Daily Review: India’s Heat Wave Underscores Need for Climate Adaptation

Daily Review: India’s Heat Wave Underscores Need for Climate Adaptation
Sitaram Murmu, a farmer whose land had been transferred to build a solar power plant, stands near the plant in Mikir Bamuni village in India’s Assam state, Feb. 18, 2022 (AP photo by Anupam Nath).

India’s capital recorded an all-time high temperature yesterday of more than 126 degrees Fahrenheit, or 52 degrees Celsius, amid a heat wave that has kept temperatures in several states in northern India well above 110 degrees for weeks. The extreme heat is in part a result of the El Nino weather phenomenon, the effects of which have been amplified by climate change. (New York Times & Reuters)

Our Take

Although the extreme heat in India this week has set records, it is also part of a broader pattern, coming amid the planet’s hottest 12 months on record. And just two years ago, the Indian subcontinent experienced an extended heatwave that forced the government to restrict wheat exports due to a drop in agricultural production. Intense heat waves are now expected to occur increasingly often in India, as frequently as once every three years.

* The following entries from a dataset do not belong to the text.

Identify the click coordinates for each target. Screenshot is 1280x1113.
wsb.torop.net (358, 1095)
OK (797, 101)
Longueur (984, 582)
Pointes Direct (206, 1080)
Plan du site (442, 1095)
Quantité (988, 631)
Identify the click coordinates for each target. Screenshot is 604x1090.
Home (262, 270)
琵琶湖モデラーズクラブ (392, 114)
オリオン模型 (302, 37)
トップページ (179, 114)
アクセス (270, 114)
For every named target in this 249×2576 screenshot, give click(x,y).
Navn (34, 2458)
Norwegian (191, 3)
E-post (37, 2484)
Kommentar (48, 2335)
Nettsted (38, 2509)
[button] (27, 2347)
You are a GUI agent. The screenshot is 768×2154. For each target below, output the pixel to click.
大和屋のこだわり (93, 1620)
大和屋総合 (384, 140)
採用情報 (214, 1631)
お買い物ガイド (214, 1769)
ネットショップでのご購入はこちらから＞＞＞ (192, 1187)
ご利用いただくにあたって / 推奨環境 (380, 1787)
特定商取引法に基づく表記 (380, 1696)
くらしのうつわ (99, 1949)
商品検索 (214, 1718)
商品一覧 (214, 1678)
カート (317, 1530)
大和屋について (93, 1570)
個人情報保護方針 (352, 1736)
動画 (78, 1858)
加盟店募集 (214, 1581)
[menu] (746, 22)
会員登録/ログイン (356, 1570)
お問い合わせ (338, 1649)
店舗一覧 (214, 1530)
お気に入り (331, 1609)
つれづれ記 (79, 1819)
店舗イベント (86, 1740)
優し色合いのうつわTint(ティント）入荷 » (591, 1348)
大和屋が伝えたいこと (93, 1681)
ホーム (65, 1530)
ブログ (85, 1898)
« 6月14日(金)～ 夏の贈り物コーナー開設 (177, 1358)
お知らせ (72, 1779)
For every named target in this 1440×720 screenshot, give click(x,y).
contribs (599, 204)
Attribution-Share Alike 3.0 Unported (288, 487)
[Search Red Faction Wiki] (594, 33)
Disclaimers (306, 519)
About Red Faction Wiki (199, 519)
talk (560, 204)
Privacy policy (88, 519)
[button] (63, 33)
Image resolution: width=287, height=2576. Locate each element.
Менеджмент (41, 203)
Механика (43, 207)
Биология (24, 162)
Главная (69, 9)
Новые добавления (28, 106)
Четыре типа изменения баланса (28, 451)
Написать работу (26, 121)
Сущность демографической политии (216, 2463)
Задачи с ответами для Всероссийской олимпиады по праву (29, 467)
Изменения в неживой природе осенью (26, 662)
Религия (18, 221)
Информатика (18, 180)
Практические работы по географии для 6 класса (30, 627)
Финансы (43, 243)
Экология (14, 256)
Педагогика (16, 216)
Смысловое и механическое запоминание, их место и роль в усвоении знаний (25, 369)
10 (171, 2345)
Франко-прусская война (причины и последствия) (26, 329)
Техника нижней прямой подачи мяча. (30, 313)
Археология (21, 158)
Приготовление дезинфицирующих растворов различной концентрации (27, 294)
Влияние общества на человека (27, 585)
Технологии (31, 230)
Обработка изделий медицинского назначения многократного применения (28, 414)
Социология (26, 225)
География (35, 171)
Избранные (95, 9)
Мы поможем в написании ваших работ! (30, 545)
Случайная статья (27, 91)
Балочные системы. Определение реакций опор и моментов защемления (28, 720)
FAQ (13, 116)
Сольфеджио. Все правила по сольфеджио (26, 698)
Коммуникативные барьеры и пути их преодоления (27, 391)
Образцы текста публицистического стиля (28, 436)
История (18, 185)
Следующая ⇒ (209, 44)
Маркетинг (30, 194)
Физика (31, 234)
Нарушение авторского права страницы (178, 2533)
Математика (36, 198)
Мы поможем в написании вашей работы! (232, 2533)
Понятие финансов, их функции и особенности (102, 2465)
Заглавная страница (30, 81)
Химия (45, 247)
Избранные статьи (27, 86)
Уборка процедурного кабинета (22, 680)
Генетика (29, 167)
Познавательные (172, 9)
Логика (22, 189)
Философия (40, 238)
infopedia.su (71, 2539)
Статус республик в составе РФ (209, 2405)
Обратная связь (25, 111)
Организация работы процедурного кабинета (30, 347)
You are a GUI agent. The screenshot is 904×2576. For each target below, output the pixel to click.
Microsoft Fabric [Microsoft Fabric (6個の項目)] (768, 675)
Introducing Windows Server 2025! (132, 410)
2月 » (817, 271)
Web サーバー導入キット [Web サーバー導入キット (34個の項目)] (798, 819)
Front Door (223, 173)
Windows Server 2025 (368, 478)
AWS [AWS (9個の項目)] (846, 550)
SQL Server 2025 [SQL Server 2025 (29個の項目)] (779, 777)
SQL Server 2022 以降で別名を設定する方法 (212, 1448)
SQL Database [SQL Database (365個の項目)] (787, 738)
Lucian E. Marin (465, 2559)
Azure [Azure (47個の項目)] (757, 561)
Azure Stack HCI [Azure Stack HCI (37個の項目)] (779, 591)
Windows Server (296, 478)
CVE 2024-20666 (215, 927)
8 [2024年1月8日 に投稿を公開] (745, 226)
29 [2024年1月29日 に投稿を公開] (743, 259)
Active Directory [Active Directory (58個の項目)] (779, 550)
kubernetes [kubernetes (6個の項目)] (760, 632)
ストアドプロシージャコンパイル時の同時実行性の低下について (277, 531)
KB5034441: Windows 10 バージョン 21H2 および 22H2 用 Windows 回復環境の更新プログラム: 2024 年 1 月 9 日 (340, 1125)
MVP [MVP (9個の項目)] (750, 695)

The heat wave once again serves as a tangible reminder of the effects climate change already has on the planet and raises the level of urgency in responding to those effects. In India’s case, the government under PM Narendra Modi actually has made progress on climate mitigation. New Delhi has committed to halving the country’s carbon emissions by 2030 and decarbonizing the economy by 2070, and as such has steadily increased public investments in renewable energy and the green transition.